It was really cold that Saturday night in January of 1987.

And we were eighty miles south of Chicago in my broken 1980 Ford Fairmont station wagon.

And we were sixteen and clueless.

And it was really fucking cold.

I don't know if you've ever stood on the side of I-55 in the middle of Illinois as the wind roaring across the flat corn stubble peppers your face with bits of ice…it's a pretty normal winter situation, but rest assured that on this particular night, it was significantly colder than what you're thinking of. Visibility varied from about five to about thirty feet depending on how heavy the snow and wind were at any given moment.

Being sixteen is an amazing time. It certainly has some advantages. My body could react with lightning speed. I could calculate and draw conclusions to simple problems faster than just about anyone I knew. And I only lost an erection after cumming if I wanted to. But at the same time, I thought that any problem was simple and most had to do with my erection. When my car started making that funny noise as we blazed up the interstate through a tunnel of snow, Paul got a worried look on his face. But I was cool as a cucumber…after all, how bad could it be? Then it sounded like a small explosive was detonated up front and a bowling ball was ejected from the bottom of my engine. But the car kept going and so I kept smiling.

When the temperature gauge went through the roof and some kind of smoke started pouring out of the front of my car, I decided to stop and check it out. But it was way too late. I popped the hood and looked around as if I knew what I was doing. I didn't. So I got back in the car and Paul and I tried to decide on a course of action.

He figured a state trooper would be along shortly so we should just sit tight. I knew that would never happen and if it did, he'd just hassle us anyway - cops are the bad guys. I figured we should just go to sleep and in the morning the snow would have stopped and our course of action would be easier. After a half an hour, I couldn't feel the feet that were supposed to be there encased in the combat boots that I'd spray painted silver at the end of my legs. That's when it dawned on me that we were fucked.

Paul has always been calmer than I in times of stress.

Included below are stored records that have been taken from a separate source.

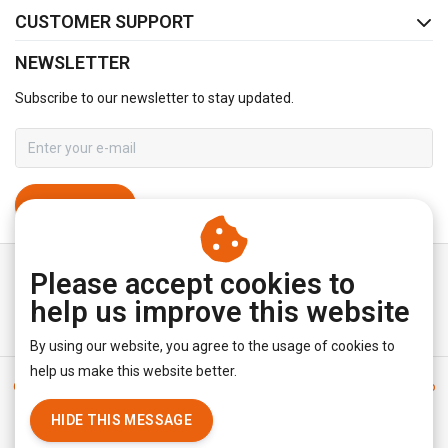
CUSTOMER SUPPORT
NEWSLETTER
Subscribe to our newsletter to stay updated.
SUBSCRIBE
Please accept cookies to
help us improve this website
By using our website, you agree to the usage of cookies to
help us make this website better.
General terms & conditions
|
Disclaimer
|
Privacy policy
|
Sitemap
|
RSS Feed
HIDE THIS MESSAGE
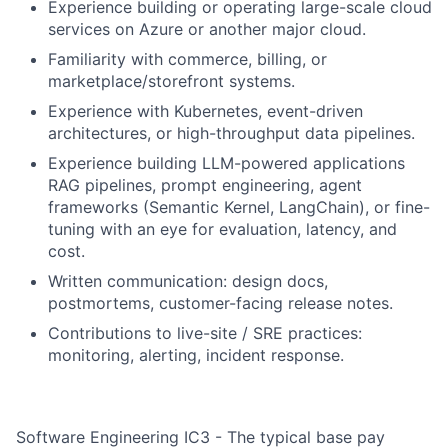
Experience building or operating large-scale cloud
services on Azure or another major cloud.
Familiarity with commerce, billing, or
marketplace/storefront systems.
Experience with Kubernetes, event-driven
architectures, or high-throughput data pipelines.
Experience building LLM-powered applications
RAG pipelines, prompt engineering, agent
frameworks (Semantic Kernel, LangChain), or fine-
tuning with an eye for evaluation, latency, and
cost.
Written communication: design docs,
postmortems, customer-facing release notes.
Contributions to live-site / SRE practices:
monitoring, alerting, incident response.
Software Engineering IC3 - The typical base pay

I think it must have something to do with the fact that his dad was older than my grandpa. He was a step ahead of me and had been studying the road atlas. We figured from the odometer that we must be within a particular ten-mile stretch about 225 miles from my home in Webster Groves, Missouri. We both tentatively agreed that we had already passed the only exit that fell within that range, but we didn't know how far back it was, or how useful the little dot on the map that appeared to represent the town of Odell, Illinois would turn out to be.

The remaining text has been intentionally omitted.